Founded in 2017, the company designs its
programmes based on analysis of pollinators and their environments, combining
beekeeping expertise, agronomic data, and field-level support. UBEES uses
connected beehives equipped with sensors and analytical tools to monitor
pollinator health and environmental conditions.
The data collected (covering
factors such as productivity, crop quality, biodiversity, and carbon footprint)
is used to inform recommendations aimed at optimising agricultural practices
and assessing ecosystem health.
Beyond its technology, UBEES supports clients
throughout the full project lifecycle, from programme design to on-the-ground
implementation. The company operates in more than fifteen countries across five
continents and works with organisations in sectors including agri-food,
cosmetics, and energy.
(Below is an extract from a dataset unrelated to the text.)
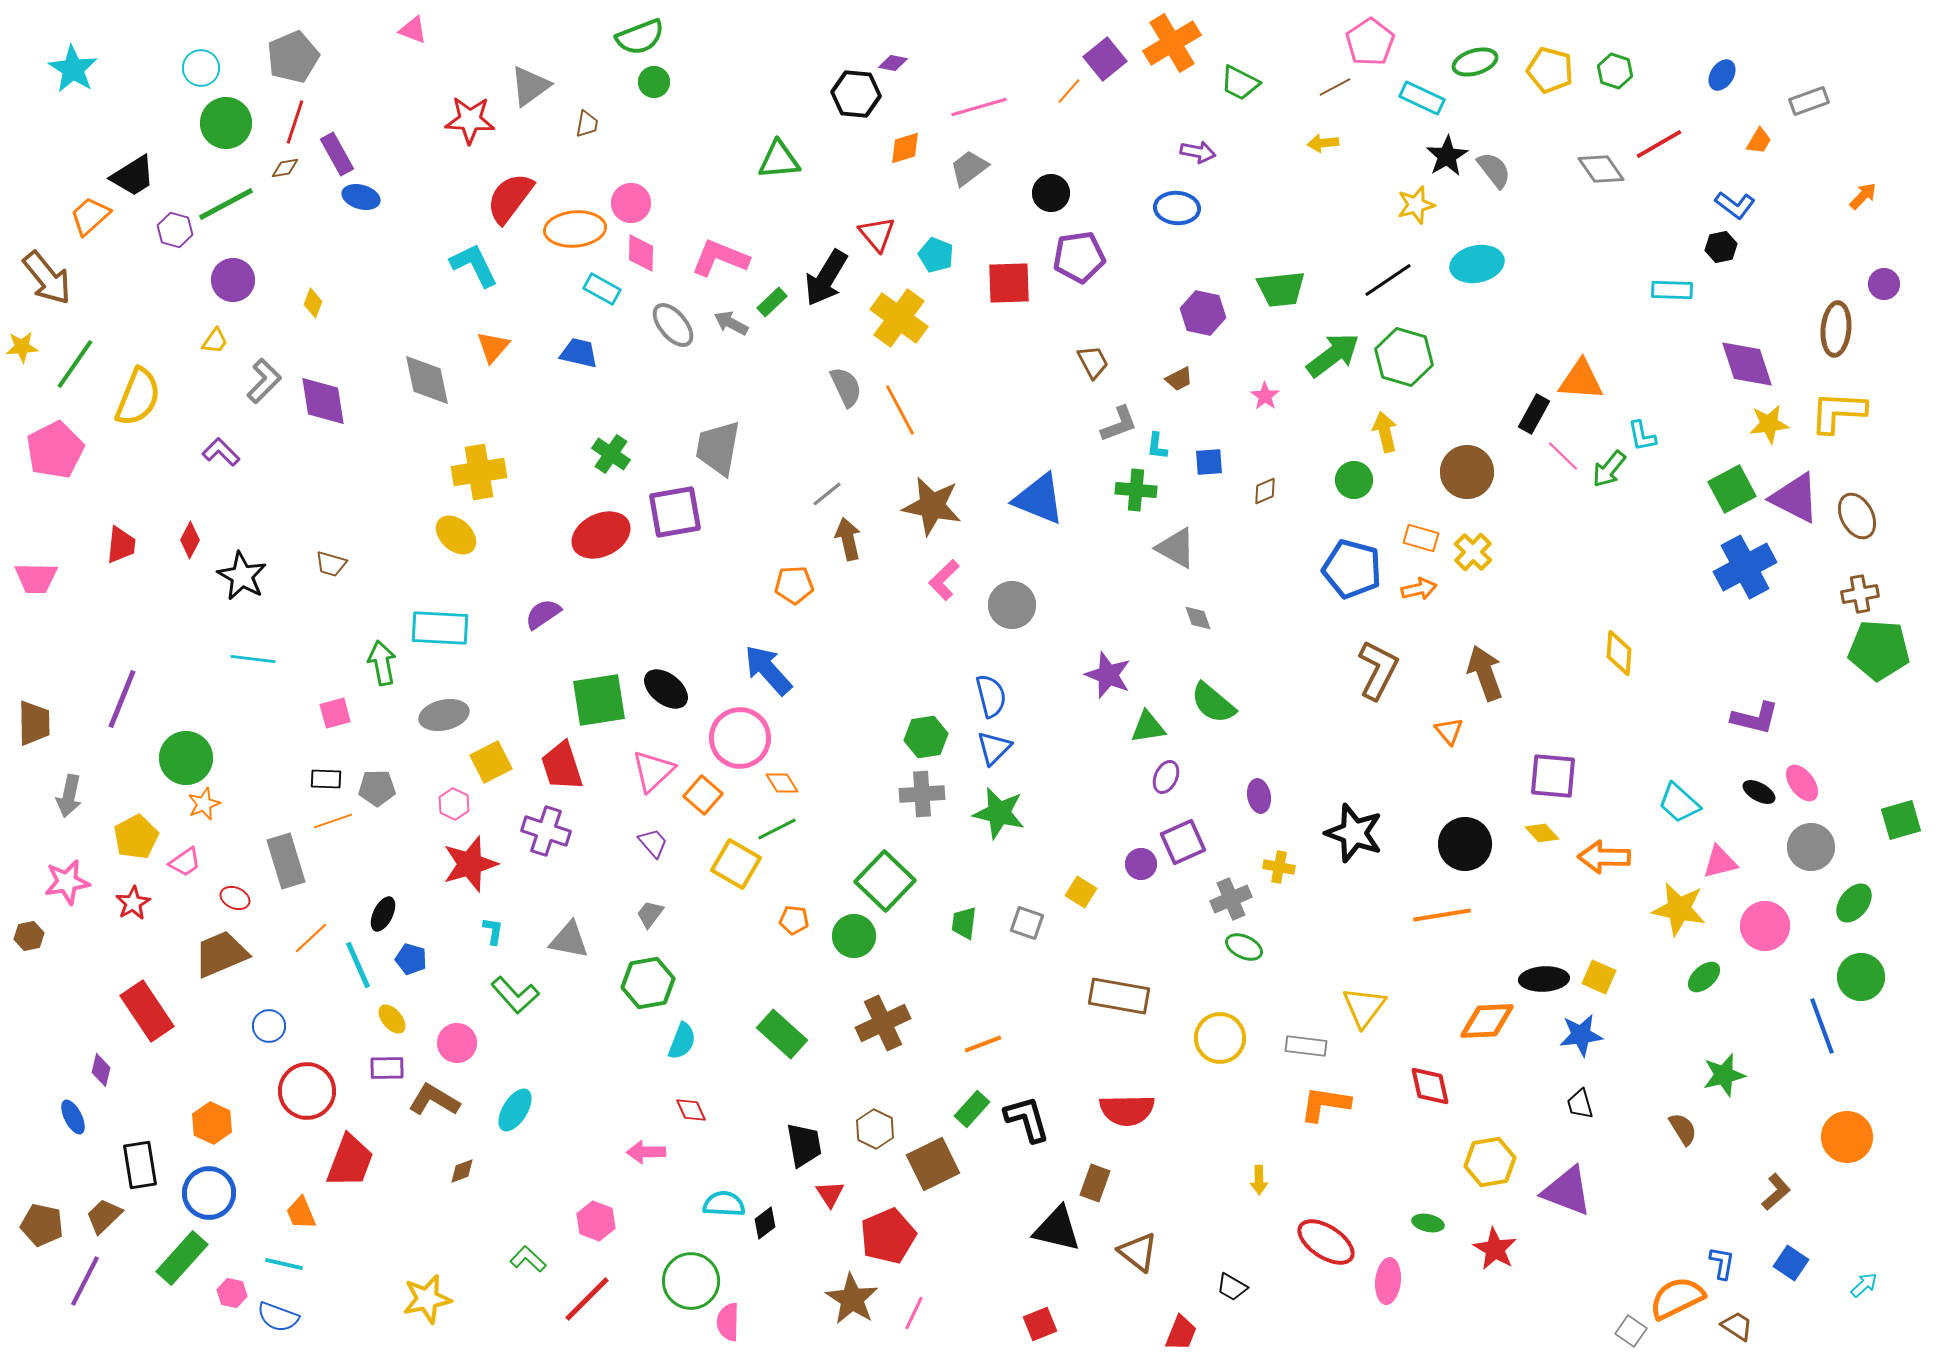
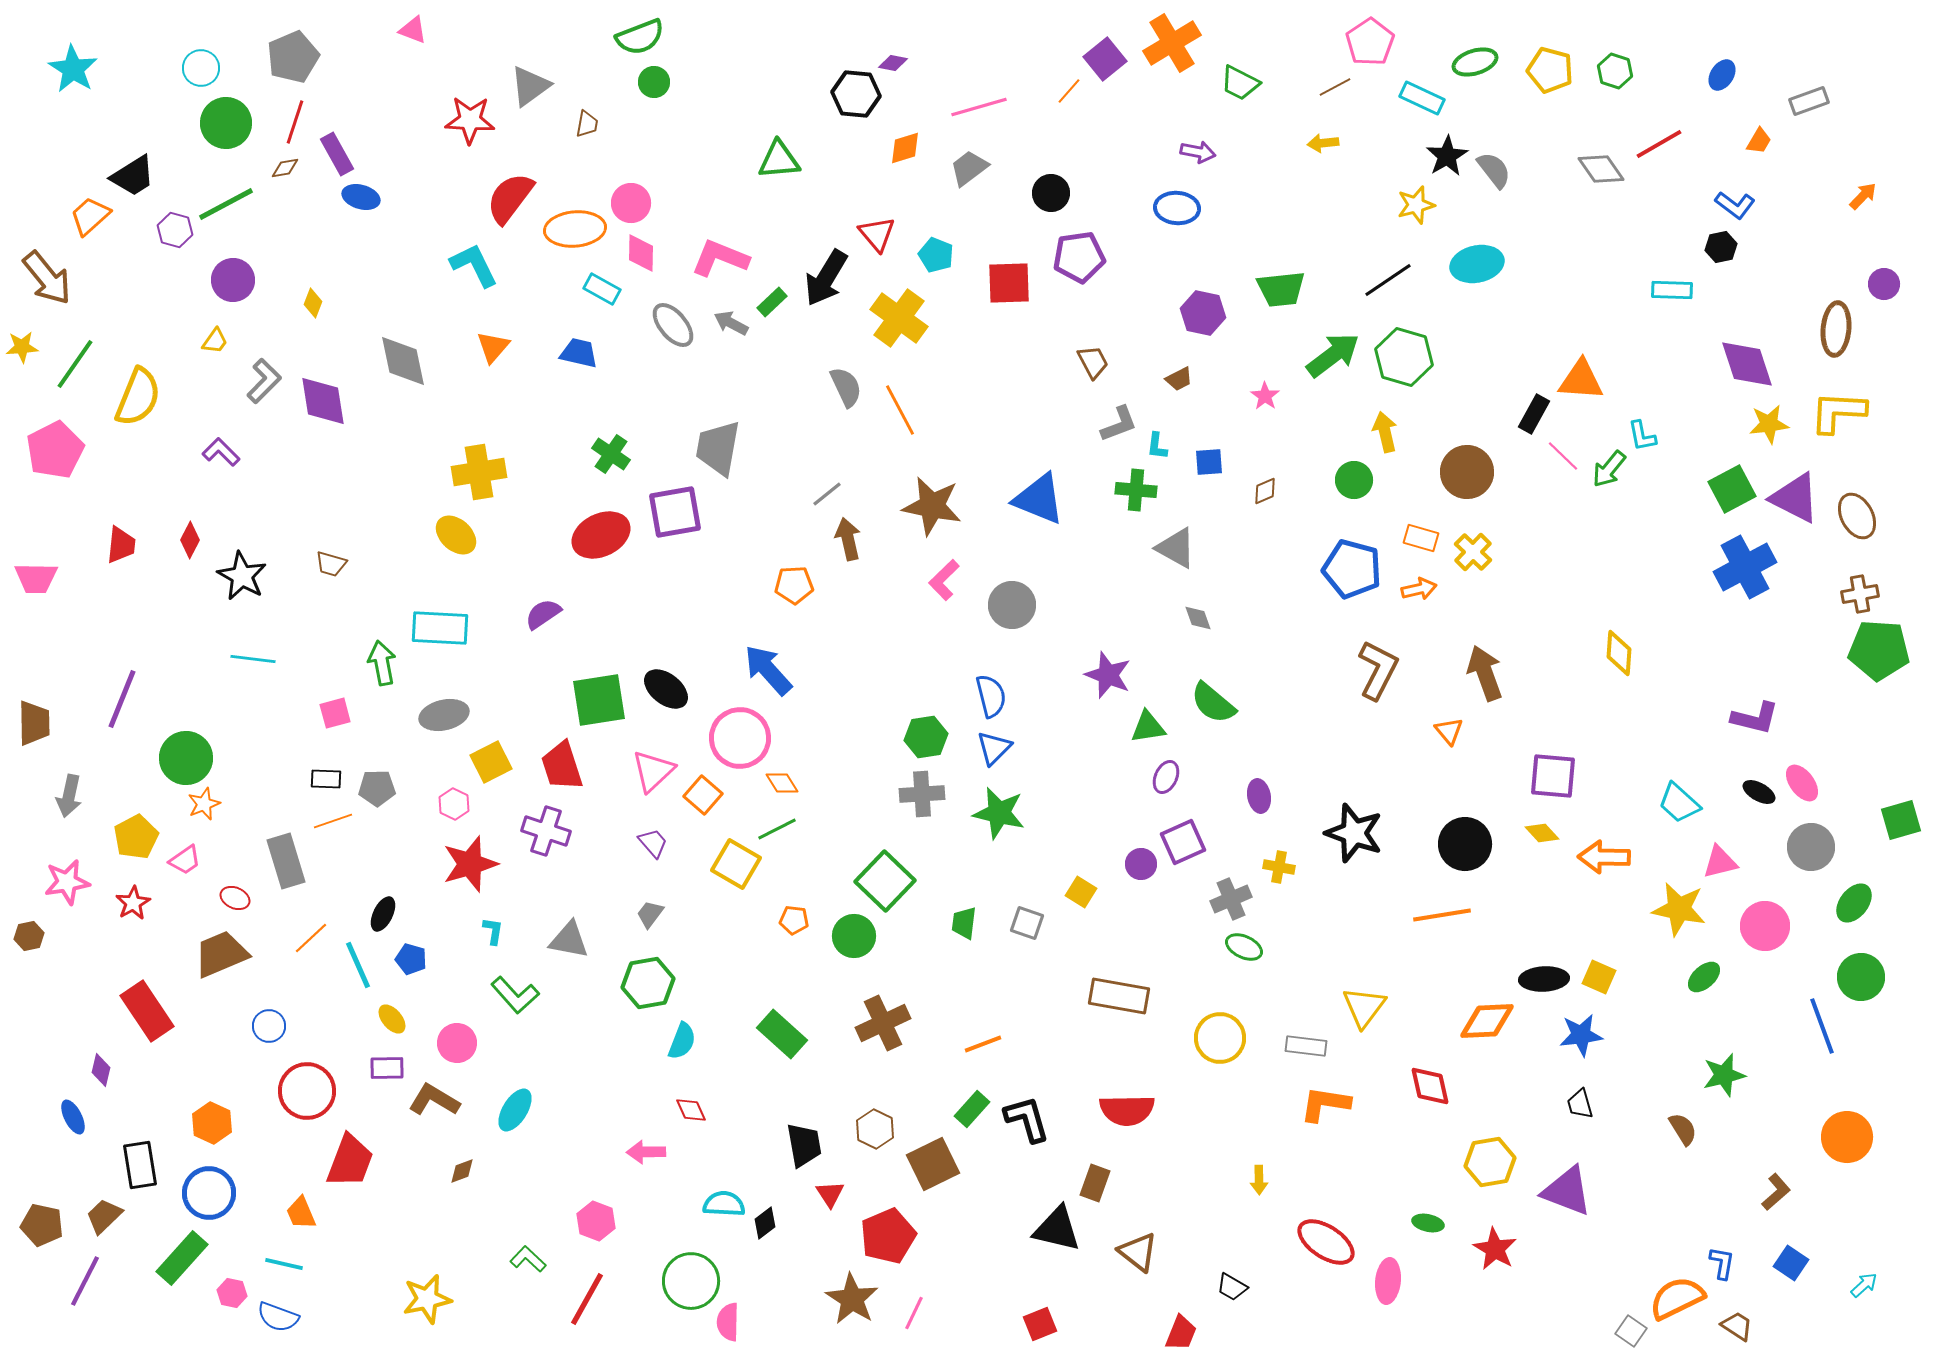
gray diamond at (427, 380): moved 24 px left, 19 px up
pink trapezoid at (185, 862): moved 2 px up
red line at (587, 1299): rotated 16 degrees counterclockwise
Its activities are focused on improving agricultural
productivity and production stability, supporting biodiversity preservation,
and contributing to income generation for smallholder farmers.
According to CEO Louis Delelis-Fanien, the
funding represents an important milestone for the company and reflects its
progress in positioning pollination as a scalable and economically viable
component of agricultural systems, with the potential to support more resilient
and productive farming practices.
With the new funding, UBEES plans to expand its
operations in Latin America and Africa, key regions for crops such as coffee,
berries, avocados, and cocoa, while continuing to strengthen its presence in
Europe and the United States.
The company also intends to further develop the
embedded technologies in its connected beehives to enhance pollinator
monitoring and data quality, as well as to strengthen its impact measurement
capabilities across agronomic, environmental, and economic dimensions.
In parallel, UBEES aims to build an
international network of trained and supported farmers, creating additional
income opportunities through beekeeping and improved access to agronomic data.
Refute raises £5M seed round to address disinformation threats
London-based
Refute, an AI-powered counter-disinformation company, has raised £5 million in
seed funding in a round led by Amadeus Capital Partners, with participation
from Playfair, Episode 1, Osney Capital, and the National Security Strategic
Investment Fund (NSSIF).
The
funding comes amid an evolving threat environment in which malicious actors are
increasingly combining automated networks, influencer activity, and AI-driven
tools to conduct coordinated disinformation campaigns. These efforts are no
longer limited to governments and public institutions, but are increasingly
directed at commercial organisations.
Since
emerging from stealth and closing a pre-seed round in 2024, Refute has
developed AI-based capabilities that are now used by both commercial and
public-sector clients. Its platform is designed to identify early indicators of
online manipulation and to provide near real-time intelligence and response
recommendations.
The
company reports a rise in disinformation activity affecting clients in
higher-risk sectors. During recent European elections, including in Romania,
Refute identified more than 32,500 inauthentic TikTok videos linked to
coordinated influence operations targeting expatriate communities. In the
mining sector, its monitoring has indicated that approximately 40 per cent of
tracked sites have been subject to activity associated with misleading or
inauthentic actors.
Such
campaigns are intended to influence online discourse and undermine
institutional credibility, creating potential risks for organisations,
reputations, and market stability.
According
to Tom Garnett, CEO and co-founder of Refute, Europe is facing an unprecedented
level of hybrid warfare:
Disinformation
is no longer just a peripheral nuisance, but now a reputational threat and
strategic weapon targeting nations, institutions and corporations alike.
Refute
was created to meet this moment. We help governments and commercial
organisations strengthen their resilience, protect their operations, and
outpace their adversaries to function in an increasingly hostile information
environment.
Refute
plans to use the new funding to further develop its technology and support its
efforts to help organisations and democratic institutions address the growing
challenges posed by hybrid warfare and disinformation threats.